### What needs to be done
Please restate word for word the lines from the top of the entries through the line that contains "इस प्रकार के", and do not include any pictures.

Material for this exercise below:

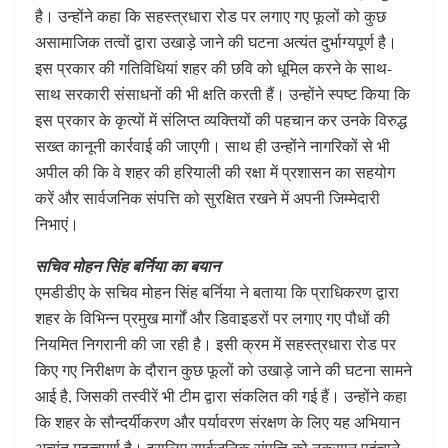
है। उन्होंने कहा कि सहस्त्रधारा रोड पर लगाए गए फूलों को कुछ
असामाजिक तत्वों द्वारा उखाड़े जाने की घटना अत्यंत दुर्भाग्यपूर्ण है।
इस प्रकार की गतिविधियां शहर की छवि को धूमिल करने के साथ-
साथ सरकारी संसाधनों की भी क्षति करती हैं। उन्होंने स्पष्ट किया कि
इस प्रकार के कृत्यों में संलिप्त व्यक्तियों की पहचान कर उनके विरुद्ध
सख्त कानूनी कार्रवाई की जाएगी। साथ ही उन्होंने नागरिकों से भी
अपील की कि वे शहर की हरियाली की रक्षा में प्रशासन का सहयोग
करें और सार्वजनिक संपत्ति को सुरक्षित रखने में अपनी जिम्मेदारी
निभाएं।
सचिव मोहन सिंह बर्निया का बयान
एमडीडीए के सचिव मोहन सिंह बर्निया ने बताया कि प्राधिकरण द्वारा
शहर के विभिन्न प्रमुख मार्गों और डिवाइडरों पर लगाए गए पौधों की
नियमित निगरानी की जा रही है। इसी क्रम में सहस्त्रधारा रोड पर
किए गए निरीक्षण के दौरान कुछ फूलों को उखाड़े जाने की घटना सामने
आई है, जिसकी तस्वीरें भी टीम द्वारा संकलित की गई हैं। उन्होंने कहा
कि शहर के सौन्दर्यीकरण और पर्यावरण संरक्षण के लिए यह अभियान
अत्यंत महत्वपूर्ण है। इसलिए सार्वजनिक संपत्ति को नुकसान पहुंचाने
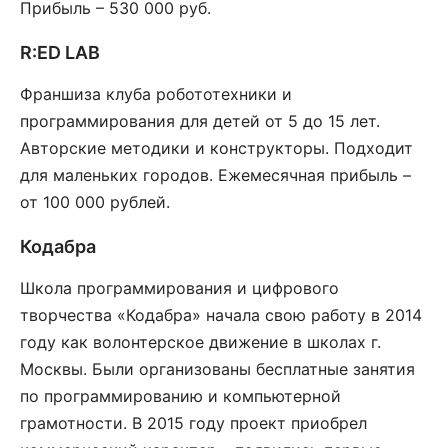
Прибыль – 530 000 руб.
R:ED LAB
Франшиза клуба робототехники и
программирования для детей от 5 до 15 лет.
Авторские методики и конструкторы. Подходит
для маленьких городов. Ежемесячная прибыль –
от 100 000 рублей.
Кодабра
Школа программирования и цифрового
творчества «Кодабра» начала свою работу в 2014
году как волонтерское движение в школах г.
Москвы. Были организованы бесплатные занятия
по программированию и компьютерной
грамотности. В 2015 году проект приобрел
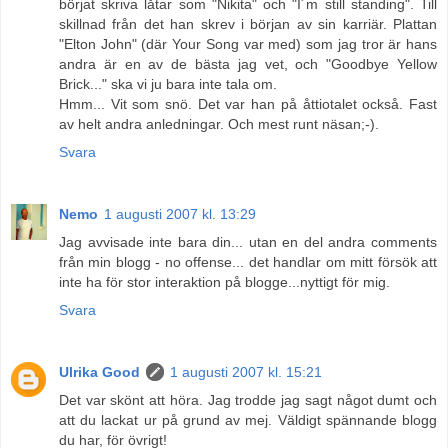
börjat skriva låtar som "Nikita" och "I´m still standing". Till
skillnad från det han skrev i början av sin karriär. Plattan
"Elton John" (där Your Song var med) som jag tror är hans
andra är en av de bästa jag vet, och "Goodbye Yellow
Brick..." ska vi ju bara inte tala om.
Hmm... Vit som snö. Det var han på åttiotalet också. Fast
av helt andra anledningar. Och mest runt näsan;-).
Svara
Nemo
1 augusti 2007 kl. 13:29
Jag avvisade inte bara din... utan en del andra comments
från min blogg - no offense... det handlar om mitt försök att
inte ha för stor interaktion på blogge...nyttigt för mig.
Svara
Ulrika Good
1 augusti 2007 kl. 15:21
Det var skönt att höra. Jag trodde jag sagt något dumt och
att du lackat ur på grund av mej. Väldigt spännande blogg
du har, för övrigt!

End of Material for this exercise.

### Written solution
है। उन्होंने कहा कि सहस्त्रधारा रोड पर लगाए गए फूलों को कुछ
असामाजिक तत्वों द्वारा उखाड़े जाने की घटना अत्यंत दुर्भाग्यपूर्ण है।
इस प्रकार की गतिविधियां शहर की छवि को धूमिल करने के साथ-
साथ सरकारी संसाधनों की भी क्षति करती हैं। उन्होंने स्पष्ट किया कि
इस प्रकार के कृत्यों में संलिप्त व्यक्तियों की पहचान कर उनके विरुद्ध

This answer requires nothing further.